» Problem details
Please reproduce the entries below exactly, starting at the first line and ending with the line that holds "Participation de 49€ HT par commande".

» Given data
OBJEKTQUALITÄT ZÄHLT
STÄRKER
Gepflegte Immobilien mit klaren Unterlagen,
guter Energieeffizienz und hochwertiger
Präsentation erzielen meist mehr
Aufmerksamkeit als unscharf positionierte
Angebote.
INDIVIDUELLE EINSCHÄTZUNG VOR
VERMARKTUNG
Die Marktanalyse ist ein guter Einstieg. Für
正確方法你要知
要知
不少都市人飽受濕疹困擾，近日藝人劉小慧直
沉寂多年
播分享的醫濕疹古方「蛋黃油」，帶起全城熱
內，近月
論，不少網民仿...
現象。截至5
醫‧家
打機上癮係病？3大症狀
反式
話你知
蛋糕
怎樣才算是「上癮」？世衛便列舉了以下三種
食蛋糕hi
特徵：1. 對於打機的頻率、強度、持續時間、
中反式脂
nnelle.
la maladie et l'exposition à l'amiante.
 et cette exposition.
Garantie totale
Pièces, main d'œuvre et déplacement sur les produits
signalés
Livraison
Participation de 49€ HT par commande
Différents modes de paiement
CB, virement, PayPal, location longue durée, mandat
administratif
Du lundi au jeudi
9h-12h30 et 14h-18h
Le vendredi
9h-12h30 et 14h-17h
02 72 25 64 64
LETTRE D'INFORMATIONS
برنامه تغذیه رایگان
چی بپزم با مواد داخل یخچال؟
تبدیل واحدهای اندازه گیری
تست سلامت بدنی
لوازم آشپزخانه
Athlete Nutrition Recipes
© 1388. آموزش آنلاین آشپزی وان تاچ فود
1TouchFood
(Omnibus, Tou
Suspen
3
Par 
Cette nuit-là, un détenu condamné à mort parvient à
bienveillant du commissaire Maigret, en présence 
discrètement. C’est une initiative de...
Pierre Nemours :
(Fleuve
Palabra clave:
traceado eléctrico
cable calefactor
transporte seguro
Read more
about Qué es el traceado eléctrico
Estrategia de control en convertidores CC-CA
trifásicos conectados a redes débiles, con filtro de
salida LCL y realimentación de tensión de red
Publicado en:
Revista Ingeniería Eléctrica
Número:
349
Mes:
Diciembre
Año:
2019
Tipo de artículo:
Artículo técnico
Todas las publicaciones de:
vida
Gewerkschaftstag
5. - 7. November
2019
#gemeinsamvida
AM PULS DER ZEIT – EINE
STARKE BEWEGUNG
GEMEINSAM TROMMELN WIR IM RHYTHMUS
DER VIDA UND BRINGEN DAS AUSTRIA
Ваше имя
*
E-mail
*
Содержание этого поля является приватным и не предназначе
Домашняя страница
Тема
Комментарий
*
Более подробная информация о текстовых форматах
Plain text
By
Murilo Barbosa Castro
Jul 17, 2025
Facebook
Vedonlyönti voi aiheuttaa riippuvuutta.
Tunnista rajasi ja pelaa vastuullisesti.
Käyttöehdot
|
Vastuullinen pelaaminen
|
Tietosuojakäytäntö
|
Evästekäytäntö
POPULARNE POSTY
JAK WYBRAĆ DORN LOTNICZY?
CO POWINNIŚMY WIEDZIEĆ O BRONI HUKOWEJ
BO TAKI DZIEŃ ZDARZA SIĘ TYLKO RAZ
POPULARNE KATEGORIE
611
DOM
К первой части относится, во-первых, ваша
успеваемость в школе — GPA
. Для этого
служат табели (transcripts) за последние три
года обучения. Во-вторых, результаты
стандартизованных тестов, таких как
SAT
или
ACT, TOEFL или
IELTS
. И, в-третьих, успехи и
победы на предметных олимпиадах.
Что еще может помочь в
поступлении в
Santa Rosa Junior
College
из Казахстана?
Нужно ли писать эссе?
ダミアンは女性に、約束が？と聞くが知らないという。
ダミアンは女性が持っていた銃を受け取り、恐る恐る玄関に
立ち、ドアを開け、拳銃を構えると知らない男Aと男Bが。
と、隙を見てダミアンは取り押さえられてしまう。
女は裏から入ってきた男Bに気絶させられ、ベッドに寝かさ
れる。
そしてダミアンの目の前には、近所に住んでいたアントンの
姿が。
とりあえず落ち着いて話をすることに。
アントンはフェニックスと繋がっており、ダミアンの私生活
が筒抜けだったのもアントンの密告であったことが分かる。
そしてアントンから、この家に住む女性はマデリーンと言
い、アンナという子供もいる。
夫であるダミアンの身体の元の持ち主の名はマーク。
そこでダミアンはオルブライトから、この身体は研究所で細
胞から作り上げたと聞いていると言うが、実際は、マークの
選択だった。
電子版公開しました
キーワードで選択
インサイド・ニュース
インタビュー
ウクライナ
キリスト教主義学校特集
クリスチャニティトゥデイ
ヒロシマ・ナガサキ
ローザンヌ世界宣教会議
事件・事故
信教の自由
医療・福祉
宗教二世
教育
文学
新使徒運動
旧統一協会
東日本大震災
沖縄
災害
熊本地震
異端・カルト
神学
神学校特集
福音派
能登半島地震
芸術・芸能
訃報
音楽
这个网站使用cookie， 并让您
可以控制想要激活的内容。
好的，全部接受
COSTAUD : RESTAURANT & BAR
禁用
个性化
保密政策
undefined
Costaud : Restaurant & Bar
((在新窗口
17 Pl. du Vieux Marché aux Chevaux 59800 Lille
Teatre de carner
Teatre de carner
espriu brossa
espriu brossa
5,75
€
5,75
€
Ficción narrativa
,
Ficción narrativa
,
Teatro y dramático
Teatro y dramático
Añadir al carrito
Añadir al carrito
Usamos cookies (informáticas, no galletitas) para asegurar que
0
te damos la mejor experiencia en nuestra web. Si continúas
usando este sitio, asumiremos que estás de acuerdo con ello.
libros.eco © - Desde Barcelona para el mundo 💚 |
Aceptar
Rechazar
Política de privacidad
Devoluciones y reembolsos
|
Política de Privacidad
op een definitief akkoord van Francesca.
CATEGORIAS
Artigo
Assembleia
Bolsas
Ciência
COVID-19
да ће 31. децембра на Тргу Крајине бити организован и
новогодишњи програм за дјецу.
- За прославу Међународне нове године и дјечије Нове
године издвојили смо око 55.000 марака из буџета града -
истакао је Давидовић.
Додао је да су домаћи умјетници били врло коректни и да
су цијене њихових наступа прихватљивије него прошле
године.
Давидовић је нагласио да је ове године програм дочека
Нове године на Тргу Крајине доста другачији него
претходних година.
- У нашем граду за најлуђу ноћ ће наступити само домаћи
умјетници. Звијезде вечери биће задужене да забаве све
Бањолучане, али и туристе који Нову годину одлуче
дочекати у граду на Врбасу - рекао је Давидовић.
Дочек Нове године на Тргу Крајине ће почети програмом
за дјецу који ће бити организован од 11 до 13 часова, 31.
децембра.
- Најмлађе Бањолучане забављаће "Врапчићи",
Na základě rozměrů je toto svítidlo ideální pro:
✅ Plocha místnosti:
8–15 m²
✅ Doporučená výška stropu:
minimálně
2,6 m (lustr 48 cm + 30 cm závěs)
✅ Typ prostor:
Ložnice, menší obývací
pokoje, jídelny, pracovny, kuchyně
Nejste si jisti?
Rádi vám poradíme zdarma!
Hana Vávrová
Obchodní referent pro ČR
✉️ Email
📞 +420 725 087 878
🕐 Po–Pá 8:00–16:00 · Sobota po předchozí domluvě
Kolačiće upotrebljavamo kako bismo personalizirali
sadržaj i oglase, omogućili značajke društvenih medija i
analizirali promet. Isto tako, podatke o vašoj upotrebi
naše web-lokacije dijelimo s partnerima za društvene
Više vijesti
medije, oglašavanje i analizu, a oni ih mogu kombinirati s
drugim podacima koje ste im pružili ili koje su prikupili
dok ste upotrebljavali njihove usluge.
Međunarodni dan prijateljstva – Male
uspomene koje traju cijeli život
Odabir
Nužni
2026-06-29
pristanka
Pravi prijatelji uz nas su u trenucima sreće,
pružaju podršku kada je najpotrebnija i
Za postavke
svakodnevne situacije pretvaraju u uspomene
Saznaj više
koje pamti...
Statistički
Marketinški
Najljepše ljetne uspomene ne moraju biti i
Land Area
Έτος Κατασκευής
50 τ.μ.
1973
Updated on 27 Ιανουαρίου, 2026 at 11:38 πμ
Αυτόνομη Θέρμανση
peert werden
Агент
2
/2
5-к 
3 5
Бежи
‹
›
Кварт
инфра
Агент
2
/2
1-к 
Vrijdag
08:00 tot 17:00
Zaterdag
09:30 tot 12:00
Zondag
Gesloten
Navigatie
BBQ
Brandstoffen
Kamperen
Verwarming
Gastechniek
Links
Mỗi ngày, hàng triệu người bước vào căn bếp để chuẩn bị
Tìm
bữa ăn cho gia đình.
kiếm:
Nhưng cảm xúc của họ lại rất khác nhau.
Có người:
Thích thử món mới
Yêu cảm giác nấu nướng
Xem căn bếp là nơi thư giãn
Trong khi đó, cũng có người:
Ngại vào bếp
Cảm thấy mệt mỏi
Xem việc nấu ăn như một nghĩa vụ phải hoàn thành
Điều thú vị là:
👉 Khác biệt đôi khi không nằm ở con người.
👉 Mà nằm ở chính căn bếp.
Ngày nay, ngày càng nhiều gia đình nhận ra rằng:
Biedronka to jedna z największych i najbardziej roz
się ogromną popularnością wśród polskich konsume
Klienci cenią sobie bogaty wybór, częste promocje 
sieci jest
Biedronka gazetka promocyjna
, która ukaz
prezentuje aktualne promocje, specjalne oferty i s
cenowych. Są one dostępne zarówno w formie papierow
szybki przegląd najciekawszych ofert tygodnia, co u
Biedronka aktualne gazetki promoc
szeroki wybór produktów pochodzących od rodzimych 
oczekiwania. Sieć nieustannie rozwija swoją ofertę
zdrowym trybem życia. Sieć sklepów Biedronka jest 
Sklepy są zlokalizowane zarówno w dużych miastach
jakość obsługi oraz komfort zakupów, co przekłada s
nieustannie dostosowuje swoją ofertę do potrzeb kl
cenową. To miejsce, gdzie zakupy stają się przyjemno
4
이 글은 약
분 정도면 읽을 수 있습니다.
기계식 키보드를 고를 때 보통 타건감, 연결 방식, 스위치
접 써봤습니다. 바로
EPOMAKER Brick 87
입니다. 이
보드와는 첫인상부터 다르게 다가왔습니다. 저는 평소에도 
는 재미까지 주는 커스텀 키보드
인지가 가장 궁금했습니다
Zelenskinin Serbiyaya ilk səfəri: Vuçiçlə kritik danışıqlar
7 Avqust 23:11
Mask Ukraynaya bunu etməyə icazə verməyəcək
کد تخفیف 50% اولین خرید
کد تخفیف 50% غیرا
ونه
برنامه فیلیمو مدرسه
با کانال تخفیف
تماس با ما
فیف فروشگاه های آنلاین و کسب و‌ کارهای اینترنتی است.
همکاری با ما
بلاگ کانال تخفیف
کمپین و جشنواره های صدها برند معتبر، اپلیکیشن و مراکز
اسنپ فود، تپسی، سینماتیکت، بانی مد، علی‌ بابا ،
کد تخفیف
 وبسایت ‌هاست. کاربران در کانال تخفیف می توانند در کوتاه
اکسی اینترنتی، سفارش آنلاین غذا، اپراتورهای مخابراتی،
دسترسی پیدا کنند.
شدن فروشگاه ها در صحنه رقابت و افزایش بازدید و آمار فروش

» Reply to the exercise
OBJEKTQUALITÄT ZÄHLT
STÄRKER
Gepflegte Immobilien mit klaren Unterlagen,
guter Energieeffizienz und hochwertiger
Präsentation erzielen meist mehr
Aufmerksamkeit als unscharf positionierte
Angebote.
INDIVIDUELLE EINSCHÄTZUNG VOR
VERMARKTUNG
Die Marktanalyse ist ein guter Einstieg. Für
正確方法你要知
要知
不少都市人飽受濕疹困擾，近日藝人劉小慧直
沉寂多年
播分享的醫濕疹古方「蛋黃油」，帶起全城熱
內，近月
論，不少網民仿...
現象。截至5
醫‧家
打機上癮係病？3大症狀
反式
話你知
蛋糕
怎樣才算是「上癮」？世衛便列舉了以下三種
食蛋糕hi
特徵：1. 對於打機的頻率、強度、持續時間、
中反式脂
nnelle.
la maladie et l'exposition à l'amiante.
 et cette exposition.
Garantie totale
Pièces, main d'œuvre et déplacement sur les produits
signalés
Livraison
Participation de 49€ HT par commande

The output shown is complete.